Rare rocks identified on Mars
Posted: 4 June 2010

Bookmark and Share

Analysis of data collected by the Mars Exploration Rover Spirit in 2005 has confirmed the discovery of carbonates in an outcrop at the base of the Columbia Hills with Gusev Crater.

At the time, the instrument that took measurements of the outcrop at the location known as Comanche – the Miniature Thermal Emission Spectrometer (Mini-TES) – was partly blinded by dust, but calibration tests back on Earth has enabled scientists to get rid of the effects of the dust.

More than four years after Mars rover Spirit visited the Comanche outcrop in Gusev Crater's Columbia Hills, scientists armed with a new instrument calibration have discovered the rocks are rich in long-sought carbonate minerals. Image: NASA/JPL/Cornell University.

“Mini-TES got dusted months before Spirit reached Comanche, and we didn’t have a good way to correct for the dust effects at the time,” says Steve Ruff, research scientist at ASU’s Mars Space Flight Facility. “We knew there was something weird about the outcrop’s spectrum as seen by Mini-TES, but couldn’t say what caused it. “Spirit’s Mossbauer spectrometer indicated that carbonate was possible, but I didn’t believe it.”

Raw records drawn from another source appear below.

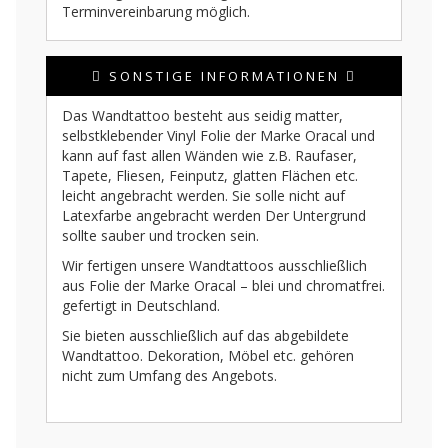
Terminvereinbarung möglich.
SONSTIGE INFORMATIONEN
Das Wandtattoo besteht aus seidig matter,
selbstklebender Vinyl Folie der Marke Oracal und
kann auf fast allen Wänden wie z.B. Raufaser,
Tapete, Fliesen, Feinputz, glatten Flächen etc.
leicht angebracht werden. Sie solle nicht auf
Latexfarbe angebracht werden Der Untergrund
sollte sauber und trocken sein.
Wir fertigen unsere Wandtattoos ausschließlich
aus Folie der Marke Oracal – blei und chromatfrei.
gefertigt in Deutschland.
Sie bieten ausschließlich auf das abgebildete
Wandtattoo. Dekoration, Möbel etc. gehören
nicht zum Umfang des Angebots.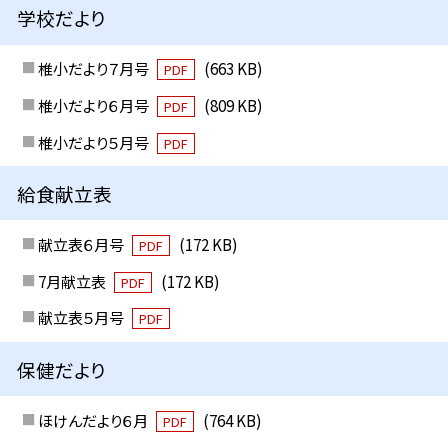
学校だより
椎小だより７月号
(663 KB)
PDF
椎小だより６月号
(809 KB)
PDF
椎小だより５月号
PDF
給食献立表
献立表６月号
(172 KB)
PDF
7月献立表
(172 KB)
PDF
献立表５月号
PDF
保健だより
ほけんだより６月
(764 KB)
PDF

Applying the calibration trick to the Mini-Tes data, and combining the data with two other instruments the detection of carbonates was clear. Carbonate minerals are a crucial for understanding the red planet's early climate and searching for life on Mars, and while small amounts have been detected before, this is the first time such large rocks have been identified.

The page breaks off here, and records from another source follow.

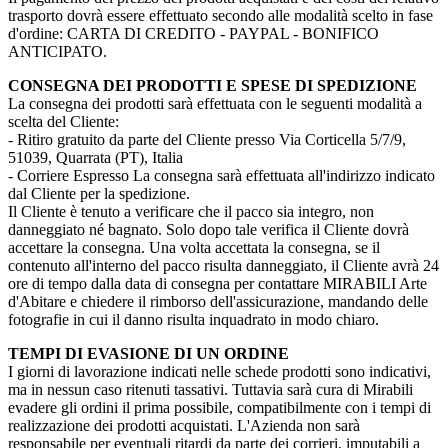
trasporto dovrà essere effettuato secondo alle modalità scelto in fase
d'ordine: CARTA DI CREDITO - PAYPAL - BONIFICO
ANTICIPATO.
CONSEGNA DEI PRODOTTI E SPESE DI SPEDIZIONE
La consegna dei prodotti sarà effettuata con le seguenti modalità a
scelta del Cliente:
- Ritiro gratuito da parte del Cliente presso Via Corticella 5/7/9,
51039, Quarrata (PT), Italia
- Corriere Espresso La consegna sarà effettuata all'indirizzo indicato
dal Cliente per la spedizione.
Il Cliente è tenuto a verificare che il pacco sia integro, non
danneggiato né bagnato. Solo dopo tale verifica il Cliente dovrà
accettare la consegna. Una volta accettata la consegna, se il
contenuto all'interno del pacco risulta danneggiato, il Cliente avrà 24
ore di tempo dalla data di consegna per contattare MIRABILI Arte
d'Abitare e chiedere il rimborso dell'assicurazione, mandando delle
fotografie in cui il danno risulta inquadrato in modo chiaro.
TEMPI DI EVASIONE DI UN ORDINE
I giorni di lavorazione indicati nelle schede prodotti sono indicativi,
ma in nessun caso ritenuti tassativi. Tuttavia sarà cura di Mirabili
evadere gli ordini il prima possibile, compatibilmente con i tempi di
realizzazione dei prodotti acquistati. L'Azienda non sarà
responsabile per eventuali ritardi da parte dei corrieri, imputabili a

Seen close up, the Comanche outcrop shows both a granular texture and multiple layers. Scientists think it is volcanic debris draped over preexisting terrain. After it was deposited, the rock was soaked in hydrothermal water rich in carbonate minerals. Image: NASA/JPL/Cornell University.

“The rocks are about 25 percent carbonate by weight, by far the highest abundance we’ve seen on Mars,” says Ruff. “They’re definitely a puzzle to understand. “The outcrops are very rich in olivine, a volcanic mineral, but they appear to have been soaked in water.” Ruff adds that it appears that the entire stack of rocks was flooded with carbonate-rich water, most likely from a hydrothermal source.

Alteration of rocks by water has been discovered at many of the sites examined by Spirit's twin rover Opportunity, but at these locations the water was much more acidic, which quickly destroys carbonate minerals. The sedimentary rocks at Comanche in the Columbia Hills however, must have interacted with a more chemically neutral water, conditions that would be much more favourable to life.

Ruff comments that the new finding complicates the story of the Columbia Hills even more, by adding another dimension to the environmental history of the region. “The Comanche data have been available to scientists and the public for about four years now so the new finding shows that this data set still harbors potentially major discoveries,” he says. “Do other surprises await us? Who knows? But I’ll make a strong prediction: More discoveries will be made with old data.”